All participants completed smartphone-based versions of the Rey Auditory Verbal Learning Test (RAVLT; 4 trials, 15 words each, no delayed recall) and the Semantic Verbal Fluency test (SVF; animal naming, 60 s). Verbal responses were automatically transcribed and analyzed using natural language processing to generate 70 features capturing semantic, temporal, and task-specific speech characteristics (e.g., learning slopes). These informed subdomain scores for memory, executive function, and processing speed, plus a composite cognitive score (SB-C). All scores were adjusted for age, sex, and education using a normative sample.
Group comparisons between composite and subdomain scores were computed with Kruskal-Wallis tests.
For classification, Support Vector Machines (SVM), Random Forests (RF), Linear Models (LM), and other classifiers were trained to distinguish diagnostic groups using (1) raw RAVLT and SVF scores and (2) these scores plus speech-derived features. Performance was evaluated with 10-fold cross-validation and AUC; best-performing models are reported. Permutation feature importance identified the most informative features.
Results: SZ showed significantly lower SB-C scores than HC across all domains (Figure 2): composite (η² = 0.12, p < 0.01), memory (η² = 0.10, p < 0.02), executive function (η² = 0.15, p < 0.01), and processing speed (η² = 0.11, p = 0.01).
Similar deficits were observed in SZ vs. MDD for the composite (η² = 0.14, p < 0.01), memory (η² = 0.09, p < 0.02), executive function (η² = 0.15, p < 0.01), and processing speed (η² = 0.09, p < 0.02).
No significant differences emerged between MDD and HC (all p = 1.0).
Classification (Figure 3) was strongest for SZ vs. HC. An RF model using raw test scores plus speech features achieved an AUC of 0.91, compared with 0.85 using raw scores alone (RF); recall-dynamic and lexical features were most predictive. For SZ vs. MDD, adding speech features improved performance (RF AUC = 0.83 vs. RF AUC = 0.80), with recall and temporal variables contributing most.

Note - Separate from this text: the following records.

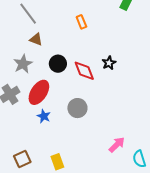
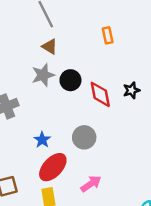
gray star: (23, 64) -> (43, 75), moved
red ellipse: (39, 92) -> (53, 167), moved
pink arrow: (117, 145) -> (91, 184), moved

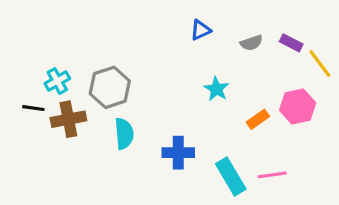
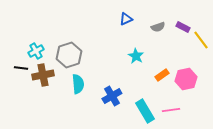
pink hexagon: (298, 106) -> (186, 79), moved
blue cross: (178, 153) -> (112, 96), turned -30

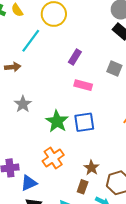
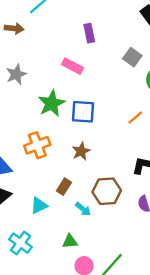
purple rectangle: (75, 57) -> (89, 33), turned -56
pink rectangle: (83, 85) -> (72, 66), moved
brown star: (91, 168) -> (81, 151), moved

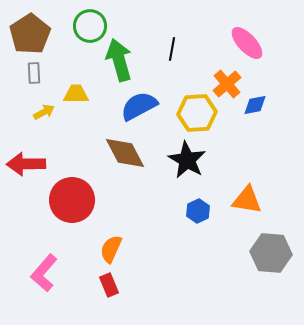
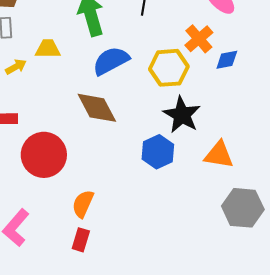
black star: (187, 160) -> (182, 115), moved
blue hexagon: (198, 211) -> (158, 152), moved, size x1.4
red rectangle: (109, 285) -> (81, 240), turned 40

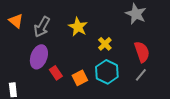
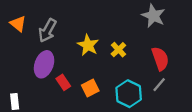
yellow star: (78, 27) -> (88, 45), moved
cyan hexagon: (107, 72) -> (129, 94), moved

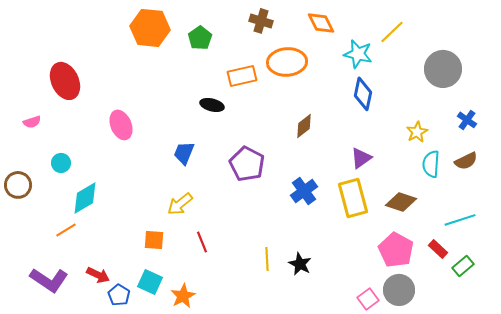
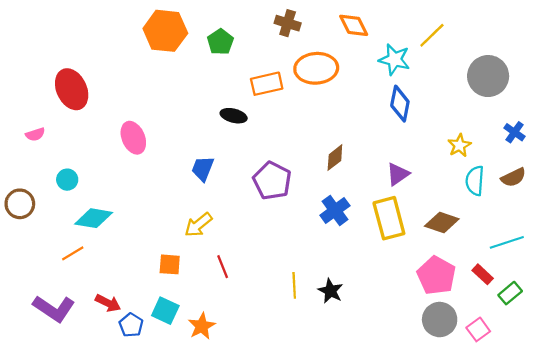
brown diamond: (304, 126) -> (335, 158), moved
cyan diamond: (85, 198) -> (94, 218), turned 40
pink square: (368, 299) -> (478, 329), moved

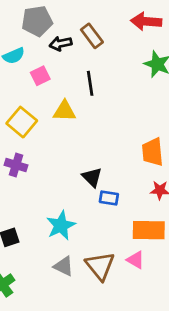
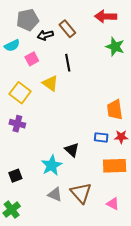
yellow triangle: (64, 111) -> (50, 83), turned 36
black triangle: (92, 177) -> (72, 150), moved
blue rectangle: (109, 198) -> (101, 137), moved
pink triangle: (135, 260) -> (113, 204), moved

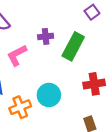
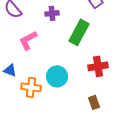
purple cross: (46, 36) -> (52, 13), moved
orange cross: (20, 107) -> (31, 87), turned 30

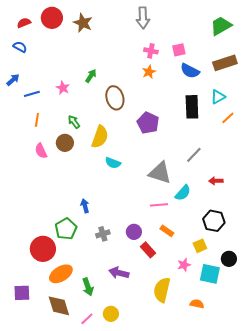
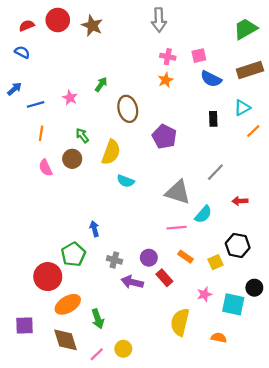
black rectangle: (192, 107) -> (213, 119), size x0.6
gray cross: (103, 234) -> (114, 260), turned 32
yellow square: (200, 246) -> (215, 262), moved
purple arrow: (119, 273) -> (132, 282), moved

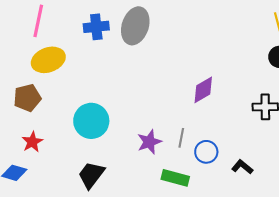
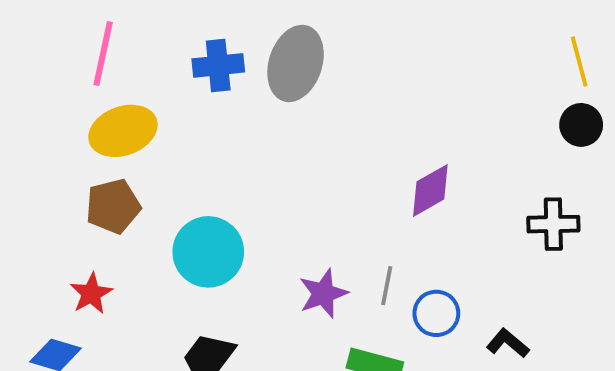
brown pentagon: (27, 98) -> (113, 206), moved

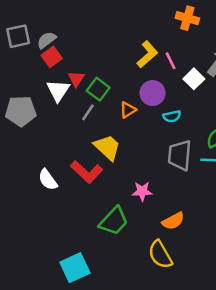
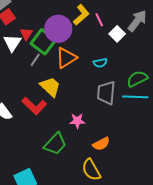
green square: (98, 89) -> (43, 42), size x1.4
purple circle: (153, 93) -> (58, 29), moved, size x1.4
orange triangle: (128, 110) -> (66, 58), size x1.6

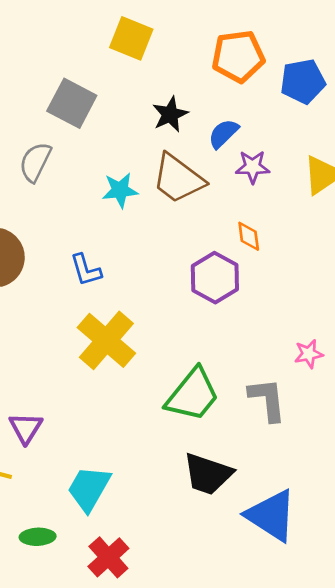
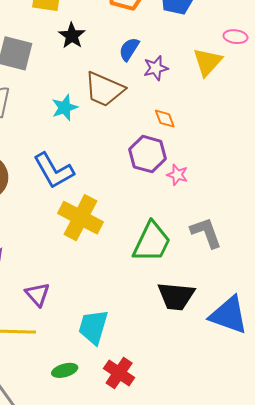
black star: (170, 114) -> (72, 36), moved
blue L-shape: (86, 270) -> (54, 171), size x1.6
pink star: (309, 354) -> (177, 175), moved, turned -30

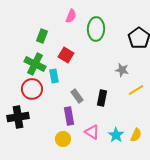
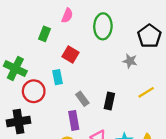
pink semicircle: (71, 16) -> (67, 16), moved
green cross: (35, 64) -> (15, 69), moved
gray star: (122, 70) -> (130, 61), moved

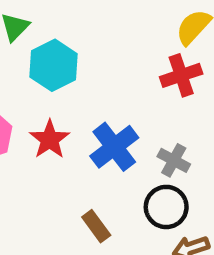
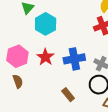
blue cross: (114, 147) -> (74, 59), turned 30

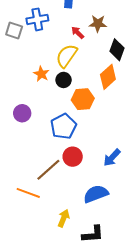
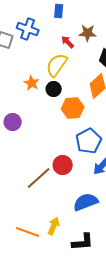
blue cross: (37, 19) -> (28, 29), turned 30
blue pentagon: (64, 126) -> (89, 141), moved
orange line: (28, 193) -> (28, 232), moved

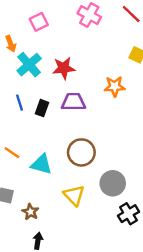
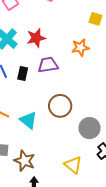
cyan triangle: (41, 164) -> (28, 120), turned 30
yellow triangle: (74, 195) -> (73, 165), moved
brown star: (30, 212) -> (24, 161), size x1.5

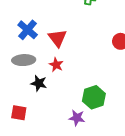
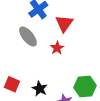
gray ellipse: (24, 60) -> (28, 36), turned 40
black star: (39, 83) -> (40, 89), moved

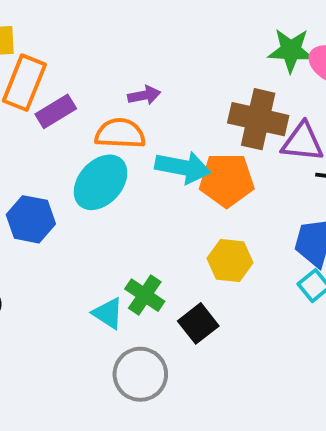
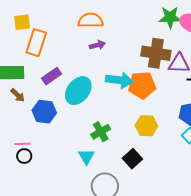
purple rectangle: (56, 111) -> (51, 76), moved
orange semicircle: (120, 133) -> (91, 20), moved
green cross: (145, 295) -> (101, 132), moved, turned 30
cyan triangle: (108, 313) -> (86, 157), turned 30

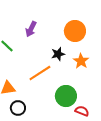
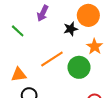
black star: (58, 54) -> (71, 29), moved
green circle: (66, 96) -> (79, 67), moved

For MDD vs. HC, speech features reduced performance (SVM AUC = 0.68) compared with raw scores alone (LM AUC = 0.70), where demographic variables and recall patterns were most informative.

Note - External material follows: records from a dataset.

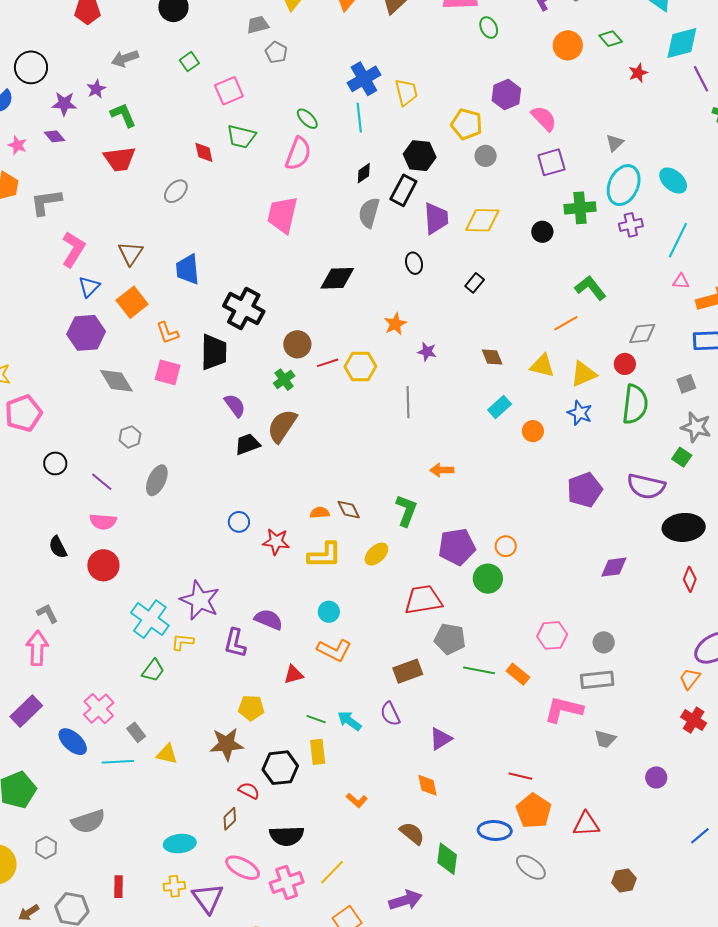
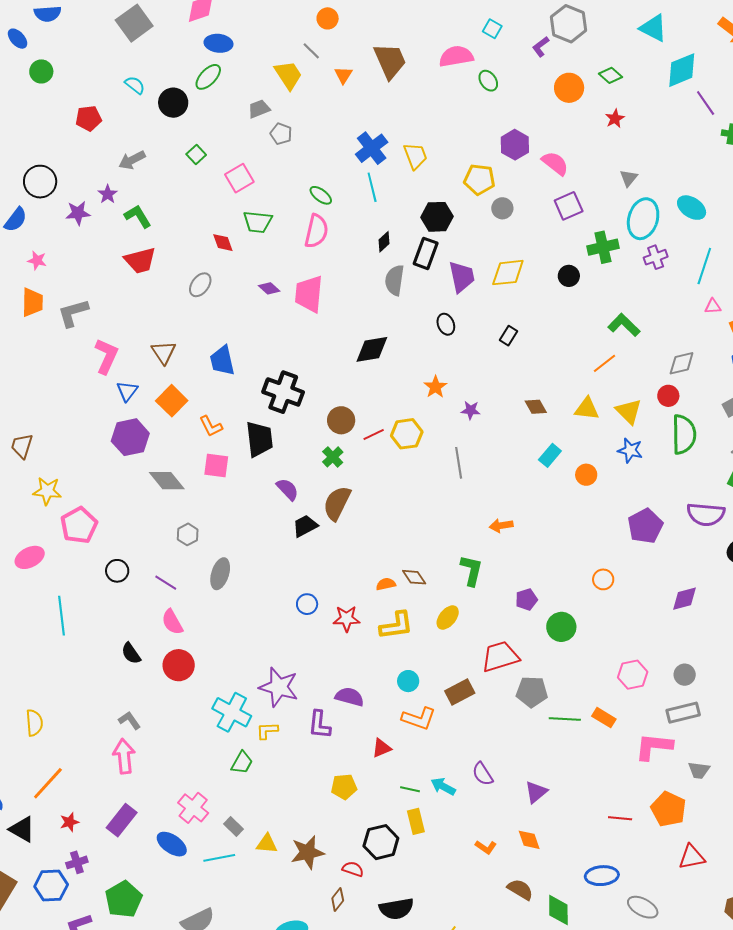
red star: (638, 73) -> (615, 119), moved
purple diamond: (54, 136) -> (269, 288), moved
yellow triangle: (584, 374) -> (629, 411), turned -44
pink semicircle: (103, 522) -> (172, 622), turned 64
orange circle: (506, 546) -> (603, 579), moved
purple pentagon: (457, 547) -> (526, 600), size x0.6
brown rectangle: (408, 671) -> (460, 692), moved
brown star: (227, 744) -> (308, 852), moved
orange L-shape: (357, 800) -> (486, 847), moved
orange pentagon: (534, 811) -> (668, 809), moved

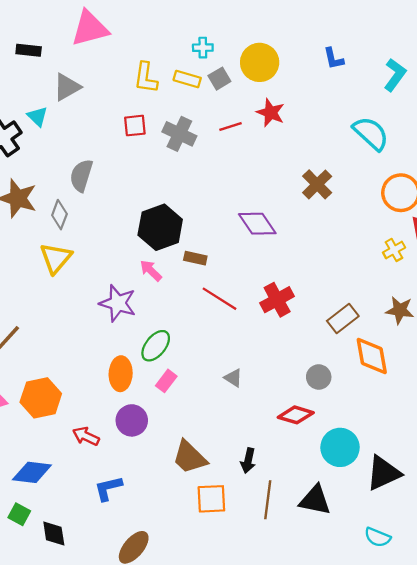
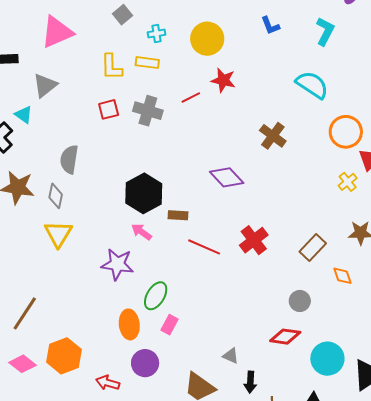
gray square: (219, 79) -> (123, 15), moved
orange diamond: (372, 356) -> (343, 276), size x0.6
gray triangle: (233, 378) -> (231, 356), moved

Conclusions: Integrating speech-derived features into verbal cognitive tasks improves cognitive profiling and classification in schizophrenia by capturing disruptions in learning dynamics, timing, and lexical–semantic processing not detectable from raw scores alone. These speech-informed metrics add an ecologically valid layer that may better reflect real-world cognition. Cognitive-linguistic features did not reliably distinguish MDD from healthy controls, likely due to subtler deficits or greater variability in MDD. However, the approach shows strong potential for differentiating SZ from MDD and accurately classifying SZ vs. controls. Overall, the findings support low-burden, data-driven digital biomarkers as a scalable, personalized tool for precision psychiatry.